Task description: In the entries that follow, find the word "komen" and report each line it is on.
____
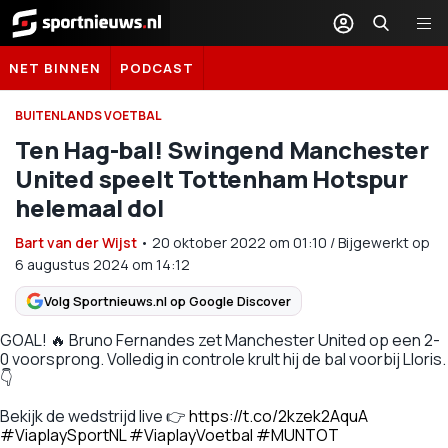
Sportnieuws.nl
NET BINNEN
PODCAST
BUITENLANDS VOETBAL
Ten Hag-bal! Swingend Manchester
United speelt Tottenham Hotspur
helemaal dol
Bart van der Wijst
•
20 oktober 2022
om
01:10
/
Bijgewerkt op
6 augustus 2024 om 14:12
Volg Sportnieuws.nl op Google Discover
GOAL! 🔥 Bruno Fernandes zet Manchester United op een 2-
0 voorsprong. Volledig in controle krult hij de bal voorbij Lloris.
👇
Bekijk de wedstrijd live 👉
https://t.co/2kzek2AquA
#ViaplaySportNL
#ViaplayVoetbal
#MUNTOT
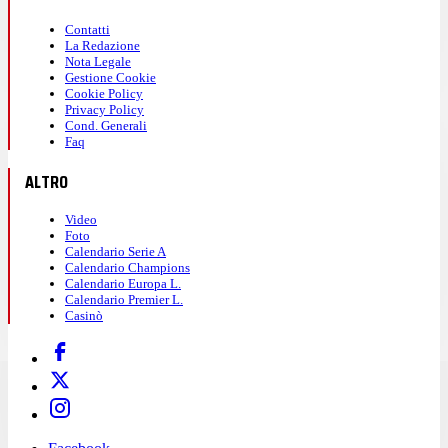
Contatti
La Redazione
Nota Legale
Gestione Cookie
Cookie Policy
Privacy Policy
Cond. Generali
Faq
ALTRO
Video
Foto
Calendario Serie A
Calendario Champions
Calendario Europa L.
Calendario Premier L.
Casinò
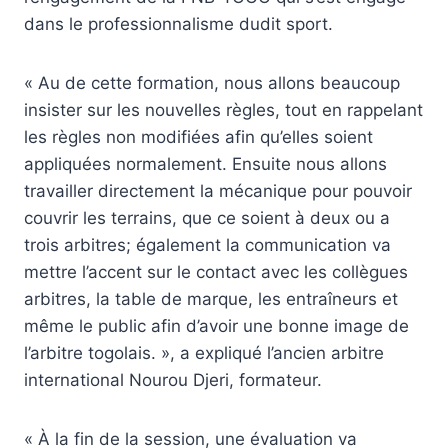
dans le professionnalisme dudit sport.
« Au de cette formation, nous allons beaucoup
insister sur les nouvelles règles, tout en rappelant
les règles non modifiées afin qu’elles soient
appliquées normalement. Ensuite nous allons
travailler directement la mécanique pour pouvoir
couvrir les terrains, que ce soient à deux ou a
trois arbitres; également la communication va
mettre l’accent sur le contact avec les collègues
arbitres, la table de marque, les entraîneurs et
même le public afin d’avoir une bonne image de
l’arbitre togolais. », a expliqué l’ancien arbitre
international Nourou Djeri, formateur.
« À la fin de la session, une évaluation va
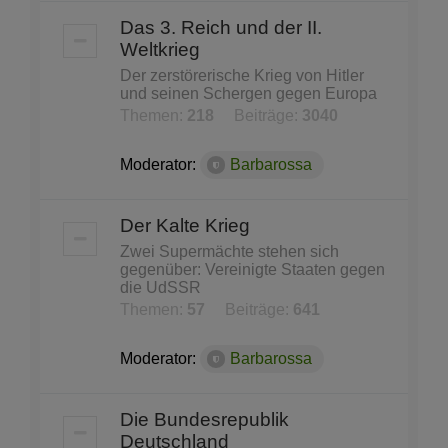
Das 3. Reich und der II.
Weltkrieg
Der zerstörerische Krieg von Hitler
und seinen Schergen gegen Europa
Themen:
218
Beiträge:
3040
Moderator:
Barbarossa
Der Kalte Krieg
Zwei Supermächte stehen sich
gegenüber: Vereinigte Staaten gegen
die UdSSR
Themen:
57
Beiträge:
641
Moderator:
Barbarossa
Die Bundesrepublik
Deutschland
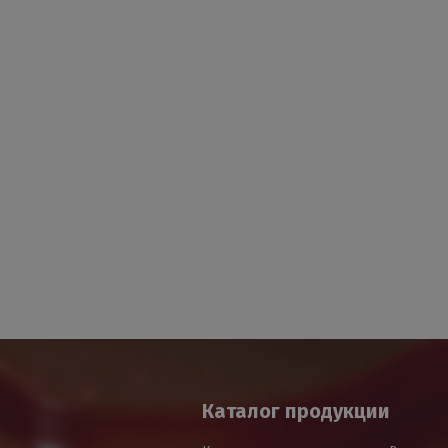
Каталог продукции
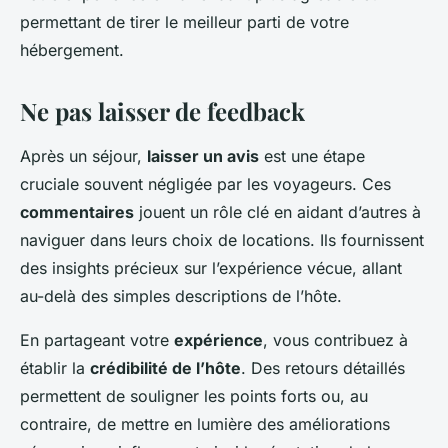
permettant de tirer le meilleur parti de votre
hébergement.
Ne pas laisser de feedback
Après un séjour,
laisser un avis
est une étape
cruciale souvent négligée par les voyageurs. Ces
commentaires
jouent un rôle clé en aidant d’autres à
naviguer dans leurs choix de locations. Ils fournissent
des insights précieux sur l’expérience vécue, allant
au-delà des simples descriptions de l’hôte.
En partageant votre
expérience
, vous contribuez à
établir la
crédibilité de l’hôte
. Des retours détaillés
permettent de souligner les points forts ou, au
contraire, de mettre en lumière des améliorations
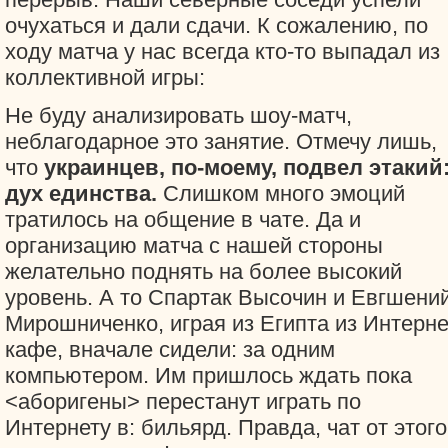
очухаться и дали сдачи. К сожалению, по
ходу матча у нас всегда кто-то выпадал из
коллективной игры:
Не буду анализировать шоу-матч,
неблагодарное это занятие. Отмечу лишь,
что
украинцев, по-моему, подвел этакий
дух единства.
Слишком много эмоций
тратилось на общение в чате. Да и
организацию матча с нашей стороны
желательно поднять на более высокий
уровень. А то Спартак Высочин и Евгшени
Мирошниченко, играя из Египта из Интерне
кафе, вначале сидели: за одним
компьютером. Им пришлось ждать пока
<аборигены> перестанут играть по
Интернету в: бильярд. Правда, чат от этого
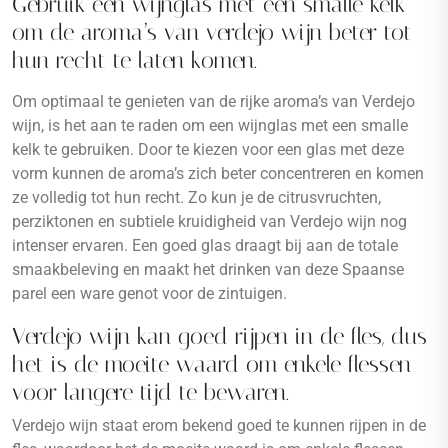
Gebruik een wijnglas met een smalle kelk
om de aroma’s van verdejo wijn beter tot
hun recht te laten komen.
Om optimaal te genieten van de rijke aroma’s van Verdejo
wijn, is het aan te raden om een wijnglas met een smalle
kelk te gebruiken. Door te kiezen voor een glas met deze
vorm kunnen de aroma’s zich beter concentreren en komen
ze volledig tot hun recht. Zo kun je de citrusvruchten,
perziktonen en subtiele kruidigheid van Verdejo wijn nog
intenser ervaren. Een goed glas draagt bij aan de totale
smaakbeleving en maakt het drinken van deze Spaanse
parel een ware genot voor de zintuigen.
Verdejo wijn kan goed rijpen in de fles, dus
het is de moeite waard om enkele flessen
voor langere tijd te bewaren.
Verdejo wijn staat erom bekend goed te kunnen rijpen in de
____
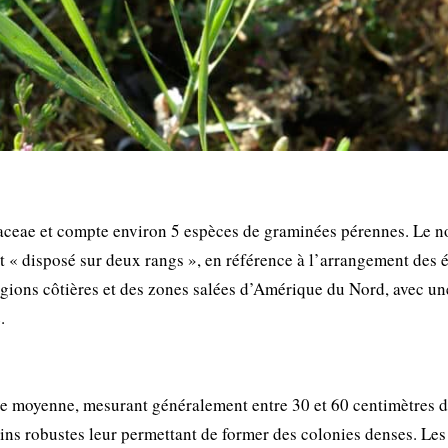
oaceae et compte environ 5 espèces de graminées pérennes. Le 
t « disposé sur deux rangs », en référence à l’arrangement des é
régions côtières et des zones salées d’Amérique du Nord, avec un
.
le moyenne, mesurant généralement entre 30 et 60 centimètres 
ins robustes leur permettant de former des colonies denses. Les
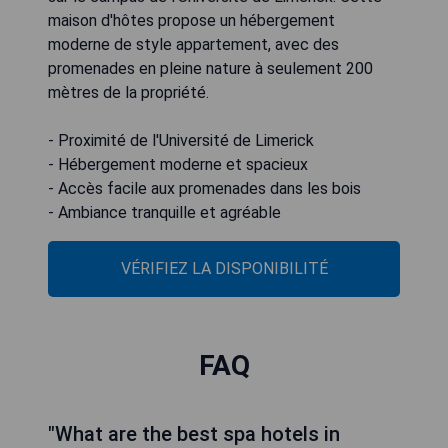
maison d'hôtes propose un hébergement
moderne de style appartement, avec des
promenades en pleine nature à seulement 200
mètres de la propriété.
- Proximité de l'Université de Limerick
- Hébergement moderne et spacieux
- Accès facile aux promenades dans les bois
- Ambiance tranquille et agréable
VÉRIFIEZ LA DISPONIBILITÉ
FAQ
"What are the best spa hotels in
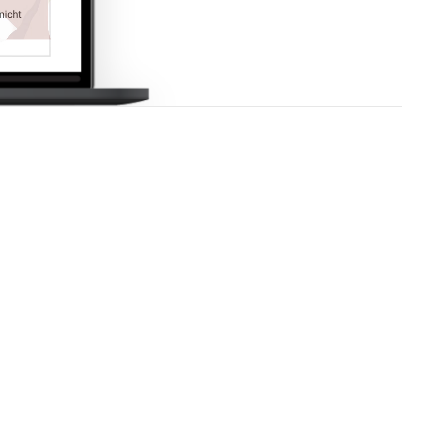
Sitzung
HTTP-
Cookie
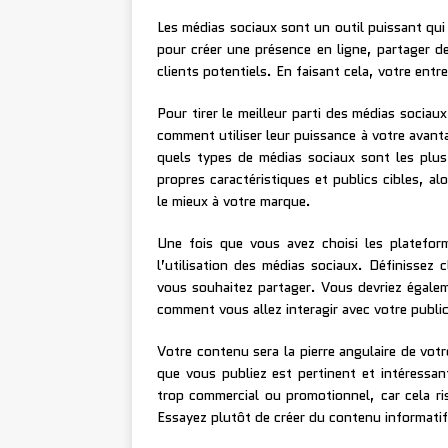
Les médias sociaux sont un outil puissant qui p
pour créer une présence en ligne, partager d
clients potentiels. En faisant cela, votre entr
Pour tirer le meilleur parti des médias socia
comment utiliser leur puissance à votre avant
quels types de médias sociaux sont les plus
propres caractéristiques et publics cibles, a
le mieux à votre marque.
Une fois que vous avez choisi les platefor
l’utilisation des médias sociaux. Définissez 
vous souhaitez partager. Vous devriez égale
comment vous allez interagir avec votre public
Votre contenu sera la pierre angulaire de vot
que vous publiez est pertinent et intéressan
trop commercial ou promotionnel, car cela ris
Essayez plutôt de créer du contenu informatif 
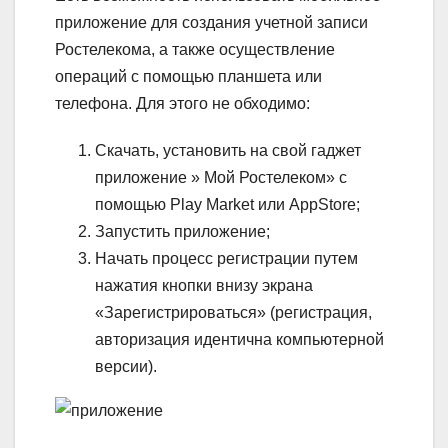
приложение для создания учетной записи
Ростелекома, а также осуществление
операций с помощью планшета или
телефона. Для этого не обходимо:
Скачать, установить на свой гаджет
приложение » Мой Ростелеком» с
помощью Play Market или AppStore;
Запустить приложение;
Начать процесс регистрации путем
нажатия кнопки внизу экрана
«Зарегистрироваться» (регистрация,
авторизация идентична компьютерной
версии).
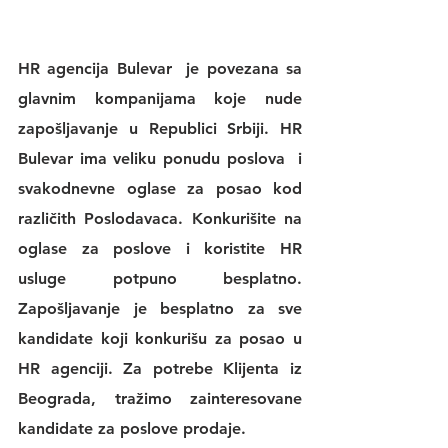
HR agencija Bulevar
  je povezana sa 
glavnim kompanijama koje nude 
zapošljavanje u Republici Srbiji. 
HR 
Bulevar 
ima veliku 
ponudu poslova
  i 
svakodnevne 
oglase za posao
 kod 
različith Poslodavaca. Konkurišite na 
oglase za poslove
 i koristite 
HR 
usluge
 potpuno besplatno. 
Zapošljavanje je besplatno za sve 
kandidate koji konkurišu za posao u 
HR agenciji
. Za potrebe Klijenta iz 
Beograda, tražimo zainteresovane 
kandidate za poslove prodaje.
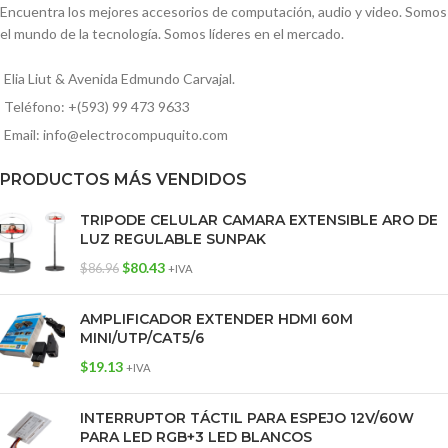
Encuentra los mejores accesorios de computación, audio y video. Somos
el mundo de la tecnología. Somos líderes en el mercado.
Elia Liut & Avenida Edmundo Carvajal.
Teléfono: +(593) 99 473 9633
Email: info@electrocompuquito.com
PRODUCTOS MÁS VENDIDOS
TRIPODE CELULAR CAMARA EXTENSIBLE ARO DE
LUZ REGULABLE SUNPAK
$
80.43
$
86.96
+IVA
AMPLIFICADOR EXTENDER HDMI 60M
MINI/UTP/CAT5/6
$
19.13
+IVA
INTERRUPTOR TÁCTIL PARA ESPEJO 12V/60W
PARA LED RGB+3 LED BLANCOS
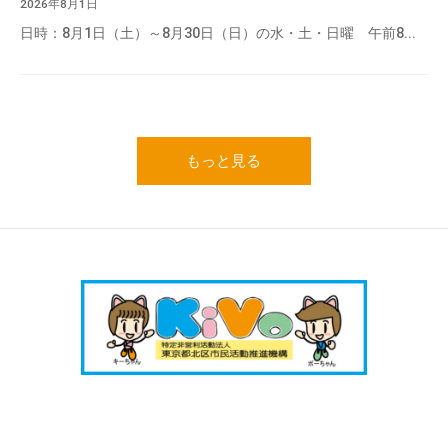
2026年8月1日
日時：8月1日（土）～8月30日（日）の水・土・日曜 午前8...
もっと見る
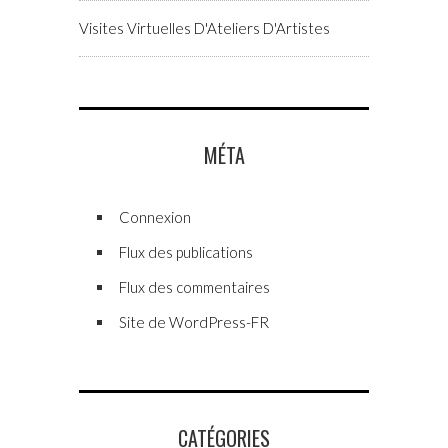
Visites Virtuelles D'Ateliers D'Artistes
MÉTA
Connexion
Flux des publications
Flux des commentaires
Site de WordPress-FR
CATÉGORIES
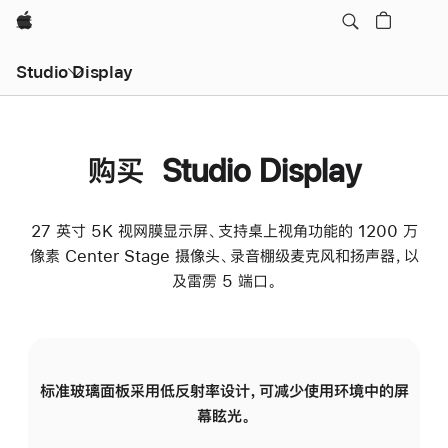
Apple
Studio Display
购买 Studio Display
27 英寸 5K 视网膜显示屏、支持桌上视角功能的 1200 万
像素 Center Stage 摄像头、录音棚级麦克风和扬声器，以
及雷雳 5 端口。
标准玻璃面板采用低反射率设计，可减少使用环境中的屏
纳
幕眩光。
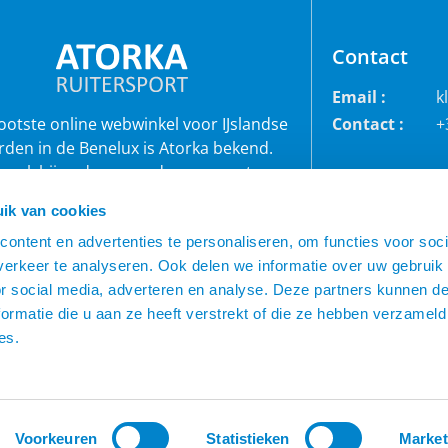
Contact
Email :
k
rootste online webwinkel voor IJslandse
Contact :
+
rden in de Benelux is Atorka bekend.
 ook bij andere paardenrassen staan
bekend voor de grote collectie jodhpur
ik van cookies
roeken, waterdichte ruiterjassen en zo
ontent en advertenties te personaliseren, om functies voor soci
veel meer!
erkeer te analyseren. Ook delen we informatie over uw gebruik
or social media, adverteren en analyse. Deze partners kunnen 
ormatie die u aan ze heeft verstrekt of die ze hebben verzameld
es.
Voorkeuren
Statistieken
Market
____
Answer to this exercise:
hun recht te laten komen.
vorm kunnen de aroma’s zich beter concentreren en komen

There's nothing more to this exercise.